Date
Trade and manufacturing

E-commerce talks on the WTO chopping block

By
Author
 
First name
Alexander
 
Bobroske
Body

As WTO negotiators return after the summer hiatus, minds are inevitably starting to focus on the agenda for the 12th Ministerial Conference (MC12). For e-commerce negotiators, the WTO’s most important conference will be seen as an opportunity to agree upon the remaining low-hanging fruit and create momentum to work out the more challenging chapters. But will e-commerce negotiations make it onto the high-level agenda, and is a breakthrough possible even if they do?

These plurilateral e-commerce deliberations, also known as the Joint Statement Initiative (JSI), face a deep divide between the global North and South as well as significant fractures within those groups. The four most contentious issues dividing the 86 WTO participants are rules around data flows, data localisation, source code, and upholding the WTO moratorium on electronic transmissions customs duties. 

While developed countries generally want a more ambitious and liberalising agreement, developing economies seek policy flexibility in areas such as data localisation. They also differ in their approach to negotiations. While Brazil, Costa Rica, Cote d’Ivoire, and Nigeria have put forward draft texts reflecting the preferences of some developing countries, India and South Africa have taken a much more generally opposed stance on liberalisation and are even questioning the legality of the JSI process.

Progress to date has been sluggish but not stalled. Three years into talks, ‘clean texts’ have been achieved in six relatively uncontroversial areas, such as online consumer protection and open government data as well as restricting spam and recognising e-signatures. Negotiators now face the challenging task of harnessing momentum to turn to more difficult chapters. However, no major economies seem to be in a rush on e-commerce negotiations. High-level discussions on fisheries subsides, agriculture, an intellectual property waiver for covid-related goods, and broader WTO reform could all overshadow JSI work. Without additional pressure from national capitals, negotiators themselves will largely be responsible for reaching consensus on the low-hanging fruit. Without new clean texts, the JSI talks could stall entirely. The two key questions will be what happens on the moratorium on tariffs on electronic transmissions, and whether stalled progress sees negotiators break away from the original group. The long-standing moratorium on customs duties on electronic transmissions needs to be extended at MC12. If India, South Africa, and Indonesia block the renewal of the moratorium, e-commerce will likely be thrust back up the agenda – albeit in crisis management mode. If they hold the line on refusing renewal, exporters and importers potentially face a range of new attempts to tax cross-border electronic transmission of digital content.  

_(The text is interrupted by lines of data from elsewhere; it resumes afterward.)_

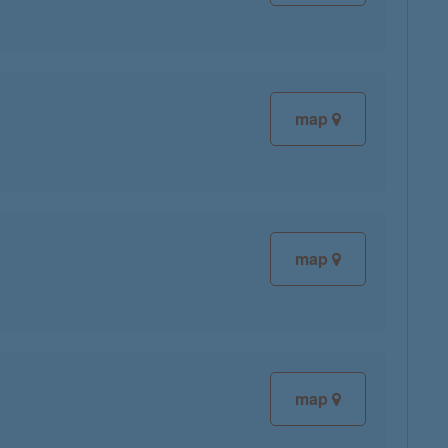
map
map
map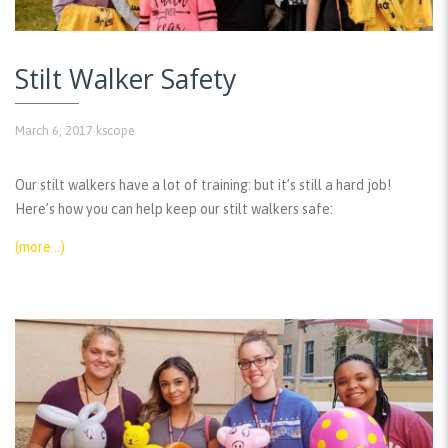
Stilt Walker Safety
March 6, 2017
kscope
Our stilt walkers have a lot of training: but it’s still a hard job!
Here’s how you can help keep our stilt walkers safe:
(more…)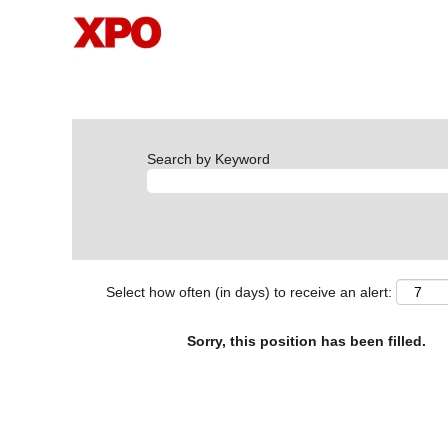
Search by Keyword
Select how often (in days) to receive an alert:
Sorry, this position has been filled.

If the moratorium issue is managed quietly, there will still be the question of whether progress can be made. The US-EU Trade and Technology Council (TTC) provides a potential platform for bridging some serious gaps in transatlantic approaches to areas such as digital privacy, which may allow the US and EU to come to JSI negotiations with a clearer common position and enhanced leverage. If they can ultimately include China in a common position down the road, which may require serious compromises, they will have a strong hand for isolating India and South Africa. But the recent AUKUS deal and general US-China tensions will make this hard, especially on top of Beijing’s preference for a relatively low ambition agreement.

This will leave the question of whether some negotiators are ultimately tempted to walk away from stalled discussions to pursue an agreement with willing partners. This could also open the door to a two-track solution where all JSI participants agree to a narrow settlement, while a second closed group strikes a supplemental deal. 

Both of these challenges are relevant for businesses. The moratorium on tariffs on electronic transmissions has done important work for two decades in blocking any instincts to tax digital content traded this way. While many WTO members would maintain it unilaterally or as part of bilateral commitments, some would not. The wider e-commerce consultation remains chiefly focused on locking in best practice and common approaches in some important areas. While this is unlikely to change much on the ground, it is an insurance policy that defines the minimum treatment businesses can expect and demand in export markets. In whatever format, negotiations probably have months if not years to run. But MC12 may be the point at which we get a new sense of the scope of the insurance policy – and who is likely to sign up to it. 

The views expressed in this research can be attributed to the named author(s) only.